#### EXERCISE DESCRIPTION
Return, from the material below, each line in which the word "特别信托业务" is present.

Content starts

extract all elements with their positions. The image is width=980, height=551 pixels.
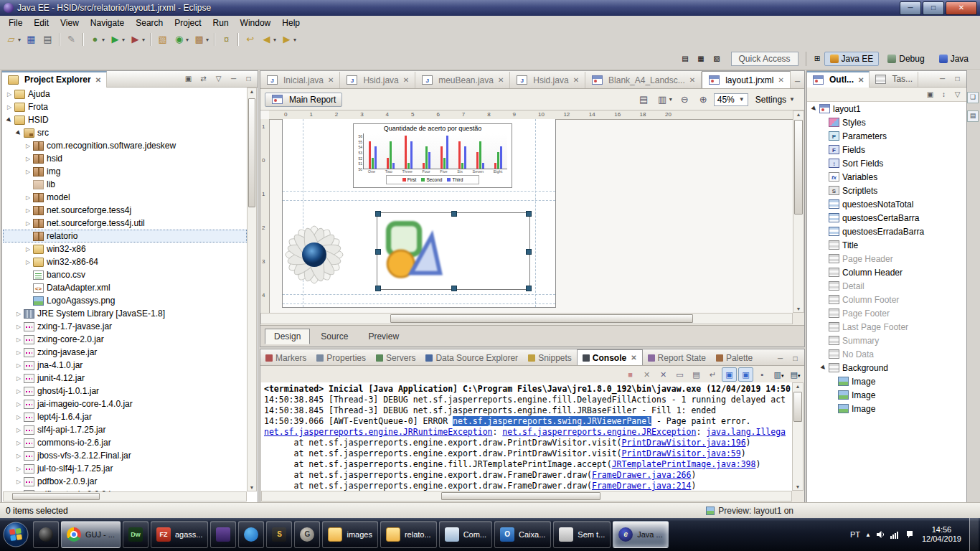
- project-tree-item[interactable]: ▷jboss-vfs-3.2.12.Final.jar: [3, 449, 247, 462]
- scroll-up-icon[interactable]: ▲: [793, 112, 804, 117]
- outline-tree-item[interactable]: ▶layout1: [808, 102, 966, 116]
- console-horizontal-scrollbar[interactable]: [261, 491, 792, 501]
- project-tree-item[interactable]: ▷Frota: [3, 100, 247, 113]
- back-button[interactable]: ◀▾: [258, 31, 278, 48]
- outline-tree-item[interactable]: Image: [808, 375, 966, 388]
- zoom-out-button[interactable]: ⊖: [677, 91, 693, 108]
- project-tree-item[interactable]: ▷lept4j-1.6.4.jar: [3, 410, 247, 423]
- clock[interactable]: 14:56 12/04/2019: [922, 525, 961, 544]
- outline-tree-item[interactable]: Image: [808, 388, 966, 402]
- collapse-all-icon[interactable]: ▣: [182, 72, 195, 85]
- outline-tree-item[interactable]: Page Footer: [808, 306, 966, 320]
- project-tree-item[interactable]: ▷win32-x86-64: [3, 255, 247, 268]
- display-console-button[interactable]: ▥▾: [771, 367, 786, 382]
- maximize-view-icon[interactable]: □: [242, 72, 255, 85]
- stack-trace-link[interactable]: net.sf.jasperreports.engine.JRException: [502, 427, 696, 437]
- outline-tree-item[interactable]: Summary: [808, 334, 966, 347]
- taskbar-item-folder[interactable]: relato...: [380, 521, 437, 548]
- taskbar-item-explorer[interactable]: Com...: [439, 521, 492, 548]
- forward-button[interactable]: ▶▾: [278, 31, 298, 48]
- expand-arrow-icon[interactable]: ▷: [5, 104, 14, 110]
- tab-servers[interactable]: Servers: [371, 350, 420, 365]
- project-tree-vertical-scrollbar[interactable]: ▲ ▼: [247, 88, 257, 491]
- taskbar-item-round-app[interactable]: [33, 521, 59, 548]
- expand-arrow-icon[interactable]: ▷: [14, 324, 23, 330]
- perspective-java-ee[interactable]: Java EE: [824, 52, 880, 66]
- menu-view[interactable]: View: [55, 17, 85, 29]
- expand-arrow-icon[interactable]: ▷: [24, 246, 32, 253]
- outline-tree-item[interactable]: ▶Background: [808, 361, 966, 375]
- collapse-all-icon[interactable]: ▣: [923, 88, 937, 101]
- terminate-button[interactable]: ■: [623, 367, 638, 382]
- clear-console-button[interactable]: ▭: [672, 367, 687, 382]
- close-tab-icon[interactable]: ✕: [778, 76, 784, 84]
- scroll-lock-button[interactable]: ▤: [689, 367, 704, 382]
- open-perspective-icon[interactable]: ⊞: [811, 52, 824, 65]
- new-class-button[interactable]: ◉▾: [171, 31, 191, 48]
- outline-tree-item[interactable]: Last Page Footer: [808, 320, 966, 334]
- project-tree-item[interactable]: relatorio: [3, 230, 247, 242]
- minimize-button[interactable]: ─: [900, 1, 921, 15]
- page-format-button[interactable]: ▤: [636, 91, 652, 108]
- stack-trace-link[interactable]: java.lang.Illega: [706, 427, 786, 437]
- collapse-arrow-icon[interactable]: ▶: [14, 130, 23, 136]
- open-console-button[interactable]: ▤▾: [788, 367, 803, 382]
- project-tree-item[interactable]: ▷img: [3, 165, 247, 178]
- close-button[interactable]: ✕: [946, 1, 977, 15]
- outline-tree-item[interactable]: Parameters: [808, 129, 966, 143]
- table-view-icon[interactable]: ▤: [679, 52, 692, 65]
- expand-arrow-icon[interactable]: ▷: [24, 220, 32, 227]
- layout-view-icon[interactable]: ▦: [694, 52, 708, 65]
- start-button[interactable]: [1, 520, 30, 549]
- outline-tree-item[interactable]: questoesCertaBarra: [808, 211, 966, 225]
- minimize-view-icon[interactable]: ─: [227, 72, 240, 85]
- remove-all-launches-button[interactable]: ✕: [656, 367, 671, 382]
- menu-edit[interactable]: Edit: [28, 17, 55, 29]
- external-tools-button[interactable]: ▶▾: [127, 31, 147, 48]
- editor-tab-hsid-java[interactable]: Hsid.java✕: [510, 72, 585, 88]
- scroll-up-icon[interactable]: ▲: [793, 384, 803, 389]
- project-tree-item[interactable]: ▷jna-4.1.0.jar: [3, 359, 247, 372]
- project-tree-item[interactable]: ▶HSID: [3, 113, 247, 126]
- project-tree-item[interactable]: ▷junit-4.12.jar: [3, 372, 247, 385]
- pin-console-button[interactable]: ▪: [755, 367, 770, 382]
- perspective-debug[interactable]: Debug: [882, 52, 930, 66]
- settings-button[interactable]: Settings ▼: [750, 93, 800, 107]
- project-tree-item[interactable]: ▷jul-to-slf4j-1.7.25.jar: [3, 462, 247, 475]
- taskbar-item-yellow-app[interactable]: S: [266, 521, 292, 548]
- menu-file[interactable]: File: [3, 17, 28, 29]
- grid-view-icon[interactable]: ▧: [710, 52, 724, 65]
- mode-tab-preview[interactable]: Preview: [359, 329, 408, 344]
- tray-expand-icon[interactable]: ▲: [865, 532, 871, 538]
- link-with-editor-icon[interactable]: ⇄: [197, 72, 210, 85]
- preview-mode-button[interactable]: ▥▾: [654, 91, 674, 108]
- expand-arrow-icon[interactable]: ▷: [14, 479, 23, 485]
- expand-arrow-icon[interactable]: ▷: [24, 169, 32, 175]
- project-tree-horizontal-scrollbar[interactable]: [3, 491, 247, 501]
- minimize-view-icon[interactable]: ─: [773, 352, 787, 365]
- stack-trace-link[interactable]: PrintDrawVisitor.java:196: [622, 438, 746, 448]
- expand-arrow-icon[interactable]: ▷: [24, 207, 32, 214]
- collapse-arrow-icon[interactable]: ▶: [810, 105, 819, 112]
- project-tree-item[interactable]: banco.csv: [3, 268, 247, 281]
- collapse-arrow-icon[interactable]: ▶: [819, 364, 828, 371]
- sort-icon[interactable]: ↕: [937, 88, 951, 101]
- close-tab-icon[interactable]: ✕: [403, 76, 409, 84]
- expand-arrow-icon[interactable]: ▷: [14, 336, 23, 343]
- outline-tree-item[interactable]: questoesNotaTotal: [808, 197, 966, 211]
- taskbar-item-folder[interactable]: images: [322, 521, 377, 548]
- project-tree-item[interactable]: ▷Ajuda: [3, 88, 247, 100]
- outline-tree-item[interactable]: Variables: [808, 170, 966, 184]
- project-tree-item[interactable]: ▷net.sourceforge.tess4j: [3, 204, 247, 217]
- project-tree-item[interactable]: ▷model: [3, 191, 247, 204]
- resize-handle-s[interactable]: [451, 286, 457, 291]
- project-tree-item[interactable]: ▷hsid: [3, 152, 247, 165]
- taskbar-item-untitled[interactable]: Sem t...: [553, 521, 611, 548]
- mode-tab-design[interactable]: Design: [265, 329, 310, 344]
- resize-handle-w[interactable]: [375, 249, 381, 255]
- tab-report-state[interactable]: Report State: [643, 350, 711, 365]
- resize-handle-se[interactable]: [526, 286, 532, 291]
- outline-tree-item[interactable]: Column Header: [808, 265, 966, 279]
- outline-tree-item[interactable]: questoesErradaBarra: [808, 225, 966, 238]
- close-view-icon[interactable]: ✕: [95, 76, 101, 84]
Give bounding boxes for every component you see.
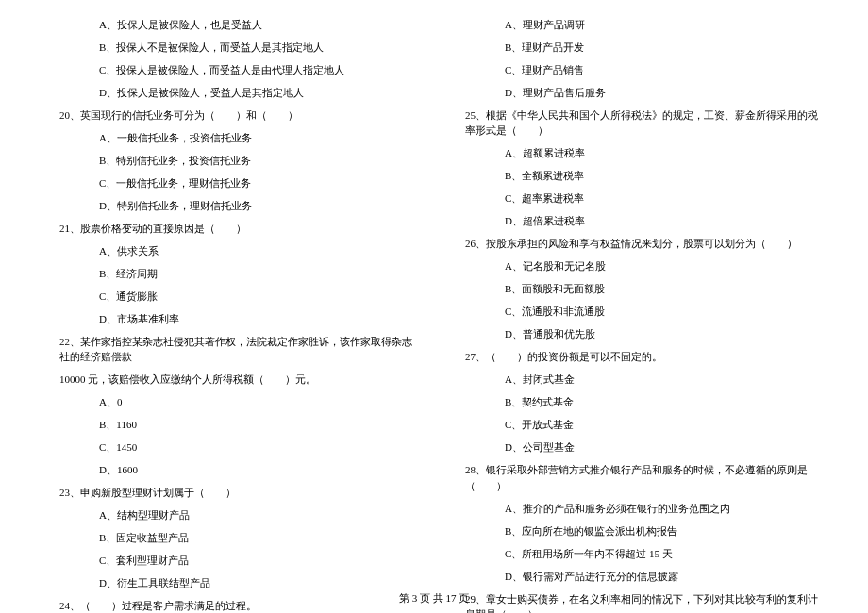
- option-text: B、理财产品开发: [448, 40, 826, 56]
- question-text: 22、某作家指控某杂志社侵犯其著作权，法院裁定作家胜诉，该作家取得杂志社的经济赔…: [42, 334, 420, 365]
- option-text: B、投保人不是被保险人，而受益人是其指定地人: [42, 40, 420, 56]
- option-text: B、应向所在地的银监会派出机构报告: [448, 523, 826, 539]
- option-text: D、超倍累进税率: [448, 213, 826, 229]
- right-column: A、理财产品调研 B、理财产品开发 C、理财产品销售 D、理财产品售后服务 25…: [434, 9, 840, 585]
- question-text: 21、股票价格变动的直接原因是（ ）: [42, 221, 420, 237]
- option-text: C、流通股和非流通股: [448, 304, 826, 320]
- option-text: B、面额股和无面额股: [448, 281, 826, 297]
- question-text: 25、根据《中华人民共和国个人所得税法》的规定，工资、薪金所得采用的税率形式是（…: [448, 108, 826, 139]
- option-text: A、供求关系: [42, 243, 420, 259]
- option-text: D、投保人是被保险人，受益人是其指定地人: [42, 85, 420, 101]
- option-text: C、超率累进税率: [448, 191, 826, 207]
- option-text: D、1600: [42, 462, 420, 478]
- option-text: A、理财产品调研: [448, 17, 826, 33]
- option-text: B、契约式基金: [448, 394, 826, 410]
- option-text: D、衍生工具联结型产品: [42, 575, 420, 591]
- question-text: 27、（ ）的投资份额是可以不固定的。: [448, 349, 826, 365]
- option-text: A、结构型理财产品: [42, 507, 420, 523]
- option-text: C、通货膨胀: [42, 289, 420, 305]
- option-text: D、公司型基金: [448, 439, 826, 456]
- option-text: D、市场基准利率: [42, 311, 420, 327]
- option-text: A、0: [42, 394, 420, 410]
- option-text: A、记名股和无记名股: [448, 258, 826, 274]
- option-text: C、一般信托业务，理财信托业务: [42, 175, 420, 191]
- option-text: D、普通股和优先股: [448, 326, 826, 342]
- option-text: C、投保人是被保险人，而受益人是由代理人指定地人: [42, 62, 420, 78]
- option-text: A、封闭式基金: [448, 372, 826, 388]
- option-text: D、银行需对产品进行充分的信息披露: [448, 569, 826, 585]
- option-text: B、特别信托业务，投资信托业务: [42, 153, 420, 169]
- left-column: A、投保人是被保险人，也是受益人 B、投保人不是被保险人，而受益人是其指定地人 …: [28, 9, 434, 585]
- option-text: A、投保人是被保险人，也是受益人: [42, 17, 420, 33]
- option-text: A、超额累进税率: [448, 145, 826, 161]
- page-footer: 第 3 页 共 17 页: [0, 591, 868, 605]
- option-text: A、一般信托业务，投资信托业务: [42, 130, 420, 146]
- option-text: C、套利型理财产品: [42, 553, 420, 569]
- option-text: C、开放式基金: [448, 417, 826, 433]
- option-text: D、特别信托业务，理财信托业务: [42, 198, 420, 214]
- question-text: 28、银行采取外部营销方式推介银行产品和服务的时候，不必遵循的原则是（ ）: [448, 462, 826, 493]
- question-continuation: 10000 元，该赔偿收入应缴纳个人所得税额（ ）元。: [42, 372, 420, 388]
- option-text: A、推介的产品和服务必须在银行的业务范围之内: [448, 501, 826, 517]
- option-text: B、经济周期: [42, 266, 420, 282]
- option-text: D、理财产品售后服务: [448, 85, 826, 101]
- option-text: C、理财产品销售: [448, 62, 826, 78]
- question-text: 20、英国现行的信托业务可分为（ ）和（ ）: [42, 108, 420, 124]
- option-text: B、1160: [42, 417, 420, 433]
- page-content: A、投保人是被保险人，也是受益人 B、投保人不是被保险人，而受益人是其指定地人 …: [0, 0, 868, 585]
- option-text: B、固定收益型产品: [42, 530, 420, 546]
- option-text: C、所租用场所一年内不得超过 15 天: [448, 546, 826, 562]
- option-text: C、1450: [42, 439, 420, 456]
- question-text: 23、申购新股型理财计划属于（ ）: [42, 485, 420, 501]
- option-text: B、全额累进税率: [448, 168, 826, 184]
- question-text: 26、按股东承担的风险和享有权益情况来划分，股票可以划分为（ ）: [448, 236, 826, 252]
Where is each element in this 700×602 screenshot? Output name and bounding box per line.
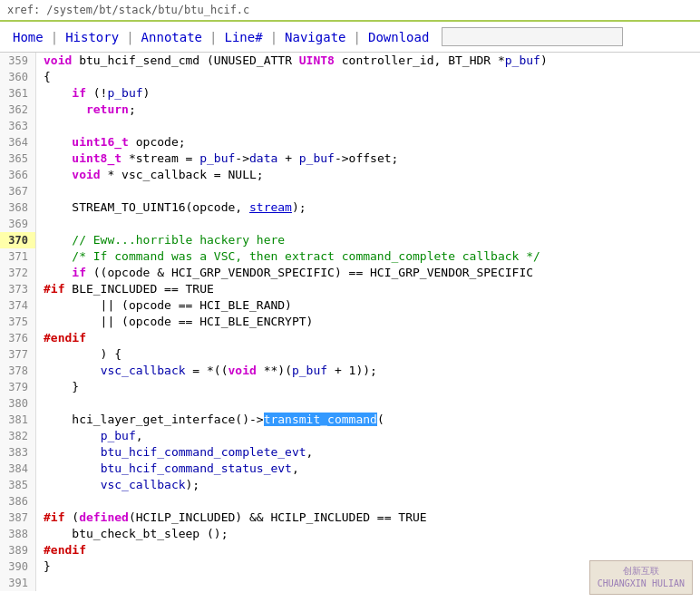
line-number[interactable]: 386 <box>0 493 36 510</box>
line-number[interactable]: 370 <box>0 232 36 248</box>
code-token: BLE_INCLUDED == TRUE <box>64 282 213 296</box>
watermark-box: 创新互联 CHUANGXIN HULIAN <box>589 560 693 595</box>
nav-link-lineno[interactable]: Line# <box>219 28 267 46</box>
code-token: , <box>292 461 299 475</box>
code-token <box>44 445 101 459</box>
code-line: 361 if (!p_buf) <box>0 85 700 102</box>
line-number[interactable]: 359 <box>0 53 36 69</box>
search-input[interactable] <box>442 27 623 46</box>
code-content <box>36 575 51 591</box>
code-content: btu_hcif_command_status_evt, <box>36 461 299 477</box>
code-content: } <box>36 558 51 575</box>
code-line: 377 ) { <box>0 346 700 363</box>
nav-link-annotate[interactable]: Annotate <box>136 28 208 46</box>
code-line: 376#endif <box>0 330 700 346</box>
line-number[interactable]: 389 <box>0 542 36 558</box>
line-number[interactable]: 372 <box>0 265 36 281</box>
code-token: ->offset; <box>335 151 398 165</box>
code-line: 384 btu_hcif_command_status_evt, <box>0 461 700 477</box>
line-number[interactable]: 380 <box>0 395 36 412</box>
code-token <box>44 461 101 475</box>
nav-link-home[interactable]: Home <box>7 28 49 46</box>
code-content: return; <box>36 102 136 118</box>
code-token: *stream = <box>122 151 199 165</box>
code-token: ); <box>186 478 200 491</box>
code-token: p_buf <box>292 364 327 377</box>
code-content: btu_hcif_command_complete_evt, <box>36 444 313 461</box>
code-line: 365 uint8_t *stream = p_buf->data + p_bu… <box>0 150 700 167</box>
code-line: 367 <box>0 183 700 199</box>
nav-link-download[interactable]: Download <box>363 28 434 46</box>
line-number[interactable]: 367 <box>0 183 36 199</box>
code-token: btu_check_bt_sleep (); <box>72 527 228 540</box>
code-token <box>44 151 72 165</box>
code-token: , <box>306 445 314 459</box>
line-number[interactable]: 362 <box>0 102 36 118</box>
code-token: || (opcode == HCI_BLE_RAND) <box>44 298 292 312</box>
nav-link-history[interactable]: History <box>60 28 124 46</box>
code-token: if <box>72 266 86 279</box>
watermark-line1: 创新互联 <box>598 565 685 578</box>
code-token: vsc_callback <box>101 478 186 491</box>
code-line: 360{ <box>0 69 700 85</box>
line-number[interactable]: 385 <box>0 477 36 493</box>
code-token: ; <box>129 102 136 116</box>
line-number[interactable]: 379 <box>0 379 36 395</box>
code-token: #endif <box>44 331 86 345</box>
line-number[interactable]: 369 <box>0 216 36 232</box>
code-content <box>36 216 51 232</box>
code-line: 378 vsc_callback = *((void **)(p_buf + 1… <box>0 363 700 379</box>
nav-link-navigate[interactable]: Navigate <box>279 28 351 46</box>
code-token: UINT8 <box>299 53 335 67</box>
code-token <box>44 168 72 181</box>
nav-sep: | <box>352 30 363 44</box>
line-number[interactable]: 387 <box>0 510 36 526</box>
line-number[interactable]: 368 <box>0 199 36 216</box>
line-number[interactable]: 361 <box>0 85 36 102</box>
code-token: #if <box>44 282 64 296</box>
line-number[interactable]: 363 <box>0 118 36 134</box>
line-number[interactable]: 377 <box>0 346 36 363</box>
line-number[interactable]: 371 <box>0 248 36 265</box>
line-number[interactable]: 384 <box>0 461 36 477</box>
code-line: 371 /* If command was a VSC, then extrac… <box>0 248 700 265</box>
nav-sep: | <box>124 30 135 44</box>
code-token: #if <box>44 510 64 524</box>
line-number[interactable]: 382 <box>0 428 36 444</box>
code-token: p_buf <box>199 151 235 165</box>
nav-sep: | <box>208 30 219 44</box>
code-token: controller_id, BT_HDR * <box>335 53 505 67</box>
code-content: btu_check_bt_sleep (); <box>36 526 228 542</box>
line-number[interactable]: 373 <box>0 281 36 297</box>
line-number[interactable]: 381 <box>0 412 36 428</box>
nav-sep: | <box>268 30 279 44</box>
code-token: #endif <box>44 543 86 557</box>
code-token <box>44 266 72 279</box>
line-number[interactable]: 364 <box>0 134 36 150</box>
line-number[interactable]: 366 <box>0 167 36 183</box>
line-number[interactable]: 374 <box>0 297 36 314</box>
line-number[interactable]: 391 <box>0 575 36 591</box>
line-number[interactable]: 365 <box>0 150 36 167</box>
line-number[interactable]: 375 <box>0 314 36 330</box>
code-content: #endif <box>36 330 86 346</box>
line-number[interactable]: 388 <box>0 526 36 542</box>
code-token: **)( <box>257 364 292 377</box>
code-content: void btu_hcif_send_cmd (UNUSED_ATTR UINT… <box>36 53 548 69</box>
line-number[interactable]: 378 <box>0 363 36 379</box>
code-token <box>44 429 101 442</box>
code-token: ) <box>540 53 548 67</box>
code-token <box>44 233 72 247</box>
line-number[interactable]: 360 <box>0 69 36 85</box>
code-content <box>36 493 51 510</box>
code-line: 362 return; <box>0 102 700 118</box>
line-number[interactable]: 383 <box>0 444 36 461</box>
nav-sep: | <box>49 30 60 44</box>
line-number[interactable]: 390 <box>0 558 36 575</box>
code-token: void <box>72 168 100 181</box>
code-line: 359void btu_hcif_send_cmd (UNUSED_ATTR U… <box>0 53 700 69</box>
line-number[interactable]: 376 <box>0 330 36 346</box>
code-token: || (opcode == HCI_BLE_ENCRYPT) <box>44 315 313 328</box>
code-content: vsc_callback = *((void **)(p_buf + 1)); <box>36 363 377 379</box>
code-token: // Eww...horrible hackery here <box>72 233 285 247</box>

Content ends

#### SOLUTION TO THIS EXERCISE
- option-text: B、特别信托业务，投资信托业务: [42, 153, 420, 169]
- option-text: D、特别信托业务，理财信托业务: [42, 198, 420, 214]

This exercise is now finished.